▶ **WHAT IS BEING ASKED**:
Search the records for the string "soberania", then copy each line where it appears.

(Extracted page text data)
*****

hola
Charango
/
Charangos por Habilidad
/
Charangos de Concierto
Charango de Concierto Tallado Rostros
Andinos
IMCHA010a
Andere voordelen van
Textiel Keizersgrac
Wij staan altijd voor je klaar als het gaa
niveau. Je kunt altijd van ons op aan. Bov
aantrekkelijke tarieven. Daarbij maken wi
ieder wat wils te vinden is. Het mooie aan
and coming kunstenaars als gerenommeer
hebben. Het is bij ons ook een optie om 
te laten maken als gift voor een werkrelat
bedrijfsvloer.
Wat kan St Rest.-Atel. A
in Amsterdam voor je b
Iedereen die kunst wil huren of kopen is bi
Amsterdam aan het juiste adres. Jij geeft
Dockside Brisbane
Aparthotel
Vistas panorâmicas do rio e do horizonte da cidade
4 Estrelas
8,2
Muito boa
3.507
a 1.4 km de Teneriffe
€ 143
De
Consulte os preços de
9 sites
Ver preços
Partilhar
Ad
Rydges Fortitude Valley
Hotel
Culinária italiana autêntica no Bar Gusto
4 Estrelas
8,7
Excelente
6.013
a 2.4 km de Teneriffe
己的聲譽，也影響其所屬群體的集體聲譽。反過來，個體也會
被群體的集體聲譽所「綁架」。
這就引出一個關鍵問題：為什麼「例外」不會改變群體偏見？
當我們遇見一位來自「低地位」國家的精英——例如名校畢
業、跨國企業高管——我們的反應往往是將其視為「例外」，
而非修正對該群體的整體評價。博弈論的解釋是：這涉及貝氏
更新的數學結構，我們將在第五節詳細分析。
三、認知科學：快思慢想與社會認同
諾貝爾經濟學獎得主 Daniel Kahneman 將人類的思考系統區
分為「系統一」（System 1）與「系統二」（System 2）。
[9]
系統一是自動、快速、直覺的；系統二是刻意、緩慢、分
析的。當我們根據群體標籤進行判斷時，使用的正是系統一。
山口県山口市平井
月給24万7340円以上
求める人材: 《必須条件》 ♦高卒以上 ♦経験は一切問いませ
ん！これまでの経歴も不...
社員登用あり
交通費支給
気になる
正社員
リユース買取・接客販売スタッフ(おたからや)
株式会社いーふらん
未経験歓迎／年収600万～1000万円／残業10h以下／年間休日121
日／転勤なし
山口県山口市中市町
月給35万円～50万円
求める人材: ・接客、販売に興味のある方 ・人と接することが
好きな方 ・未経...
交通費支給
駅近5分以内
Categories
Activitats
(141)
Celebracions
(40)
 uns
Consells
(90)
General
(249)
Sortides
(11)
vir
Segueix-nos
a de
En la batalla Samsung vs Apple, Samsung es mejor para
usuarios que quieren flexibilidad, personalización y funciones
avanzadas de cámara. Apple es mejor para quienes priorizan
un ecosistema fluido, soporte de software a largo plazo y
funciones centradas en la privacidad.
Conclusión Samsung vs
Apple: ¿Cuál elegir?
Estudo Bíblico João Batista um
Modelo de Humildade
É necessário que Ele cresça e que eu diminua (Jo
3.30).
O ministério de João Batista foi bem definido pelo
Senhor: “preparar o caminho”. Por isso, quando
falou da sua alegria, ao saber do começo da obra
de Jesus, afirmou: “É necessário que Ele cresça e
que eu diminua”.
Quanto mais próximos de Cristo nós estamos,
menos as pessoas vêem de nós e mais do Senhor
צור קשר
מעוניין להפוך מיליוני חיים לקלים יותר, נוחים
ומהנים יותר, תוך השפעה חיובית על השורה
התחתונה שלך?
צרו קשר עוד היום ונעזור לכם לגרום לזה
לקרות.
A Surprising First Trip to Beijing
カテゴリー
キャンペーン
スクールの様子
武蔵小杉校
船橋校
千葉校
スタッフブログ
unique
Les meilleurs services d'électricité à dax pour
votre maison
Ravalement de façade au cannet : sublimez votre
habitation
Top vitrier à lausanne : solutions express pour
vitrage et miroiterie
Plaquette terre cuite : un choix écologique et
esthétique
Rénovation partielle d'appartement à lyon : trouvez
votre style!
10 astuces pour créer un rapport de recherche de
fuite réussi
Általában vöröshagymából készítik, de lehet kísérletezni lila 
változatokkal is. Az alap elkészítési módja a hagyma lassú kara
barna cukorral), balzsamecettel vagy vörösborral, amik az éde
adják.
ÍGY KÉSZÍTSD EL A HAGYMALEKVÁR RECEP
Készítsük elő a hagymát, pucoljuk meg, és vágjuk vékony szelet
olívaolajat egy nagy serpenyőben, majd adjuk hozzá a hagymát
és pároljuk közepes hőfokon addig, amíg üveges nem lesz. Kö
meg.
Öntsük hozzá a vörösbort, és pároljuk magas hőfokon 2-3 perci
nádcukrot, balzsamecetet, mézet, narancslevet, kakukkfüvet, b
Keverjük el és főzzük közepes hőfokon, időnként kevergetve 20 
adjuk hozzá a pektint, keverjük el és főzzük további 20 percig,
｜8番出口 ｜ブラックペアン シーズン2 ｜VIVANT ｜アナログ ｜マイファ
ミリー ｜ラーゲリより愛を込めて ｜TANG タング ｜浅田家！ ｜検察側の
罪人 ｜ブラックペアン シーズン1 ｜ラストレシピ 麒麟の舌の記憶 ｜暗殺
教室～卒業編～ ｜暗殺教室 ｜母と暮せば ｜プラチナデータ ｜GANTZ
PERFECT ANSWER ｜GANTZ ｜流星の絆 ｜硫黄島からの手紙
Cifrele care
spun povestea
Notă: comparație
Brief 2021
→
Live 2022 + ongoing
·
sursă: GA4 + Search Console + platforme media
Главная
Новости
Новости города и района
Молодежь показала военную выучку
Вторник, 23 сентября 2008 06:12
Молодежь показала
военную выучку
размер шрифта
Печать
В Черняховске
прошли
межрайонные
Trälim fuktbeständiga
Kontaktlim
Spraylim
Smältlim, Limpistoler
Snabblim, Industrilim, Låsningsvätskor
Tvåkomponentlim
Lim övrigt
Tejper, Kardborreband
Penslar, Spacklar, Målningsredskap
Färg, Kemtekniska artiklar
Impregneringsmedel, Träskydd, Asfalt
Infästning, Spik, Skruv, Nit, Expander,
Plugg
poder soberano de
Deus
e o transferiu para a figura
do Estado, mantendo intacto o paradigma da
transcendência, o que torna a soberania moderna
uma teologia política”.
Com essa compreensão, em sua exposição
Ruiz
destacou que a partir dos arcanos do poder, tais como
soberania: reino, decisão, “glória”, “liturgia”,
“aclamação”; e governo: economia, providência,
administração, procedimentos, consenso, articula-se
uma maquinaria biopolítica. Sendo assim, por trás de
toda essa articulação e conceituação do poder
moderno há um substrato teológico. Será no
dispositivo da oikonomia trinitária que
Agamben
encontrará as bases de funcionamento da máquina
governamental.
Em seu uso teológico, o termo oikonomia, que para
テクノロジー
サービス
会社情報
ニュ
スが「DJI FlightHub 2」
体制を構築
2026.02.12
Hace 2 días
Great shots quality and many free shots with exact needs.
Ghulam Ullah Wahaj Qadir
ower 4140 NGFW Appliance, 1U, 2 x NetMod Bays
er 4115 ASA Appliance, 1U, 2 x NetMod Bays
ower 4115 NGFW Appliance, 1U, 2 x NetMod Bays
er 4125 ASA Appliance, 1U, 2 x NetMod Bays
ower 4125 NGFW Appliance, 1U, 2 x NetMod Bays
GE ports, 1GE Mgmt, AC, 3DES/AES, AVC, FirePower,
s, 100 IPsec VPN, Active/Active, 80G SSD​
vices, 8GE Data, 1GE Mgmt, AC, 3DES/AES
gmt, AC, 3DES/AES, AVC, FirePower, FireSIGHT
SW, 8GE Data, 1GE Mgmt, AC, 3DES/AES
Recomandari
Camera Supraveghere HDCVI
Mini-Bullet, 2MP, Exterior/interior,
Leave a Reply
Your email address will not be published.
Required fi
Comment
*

*****

▶ **RESULT OF THIS EXERCISE**:
transcendência, o que torna a soberania moderna
soberania: reino, decisão, “glória”, “liturgia”,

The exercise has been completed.